Dr. Edward Saltzman, a scientist in the HNRCA Energy Metabolism Laboratory and medical director of the Obesity Consult Center at Tufts-New England Medical Center, discussed the "Medical Treatment of Obesity" at the Norman Schwartz Memorial Lecture Series sponsored by Marlborough Hospital on March 26.

Paul Sweeney, Tufts' sports information director, served as the publicist for the New England Intercollegiate Baseball Association this season.

Grace Talusan, lecturer in English, has been awarded partial scholarships from the Center for New Words, where she worked with novelist Patricia Powell; the Voices Writing Workshop at the University of San Francisco, where she will study with novelists Terry McMillan and Gail Tsukiyama; and the Vermont Studio Center, where she will work with novelist Jane Hamilton. She worked on her first novel on a writing retreat at Wellspring House in March. The first chapter of her novel will be published in June in the Del Sol Review.

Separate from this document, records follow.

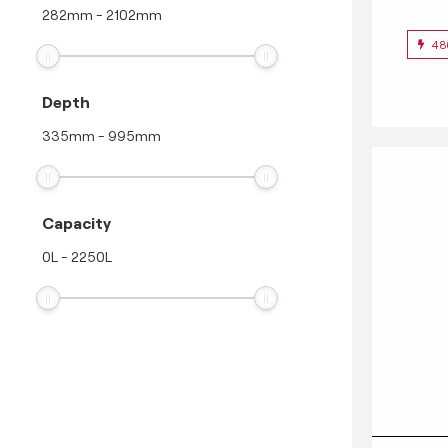
282
mm
-
2102
mm
48
Depth
335
mm
-
995
mm
Capacity
0
L
-
2250
L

Dr. Lisa Von Moltke, associate research professor of pharmacology and experimental therapeutics, is the recipient of the William B. Abrams Award in Geriatric Clinical Pharmacology from the American Society for Clinical Pharmacology and Therapeutics.

Dr. John B. Wong, associate professor of medicine, was a visiting professor at MetroHealth Case Western Reserve University in March.

Dr. Erika Wyatt, a postgraduate general practice resident at the School of Dental Medicine, was the winner of the Special Care Dentistry Organization (SCO) Table Clinic Award for her presentation on "Air Emphysema: Case Presentation and Case Management" at the SCO annual meeting in Chicago. Dental school faculty members Dr. John Morgan and Dr. Morton Rosenberg and members of the Department of Oral Surgery served as mentors for Wyatt's project.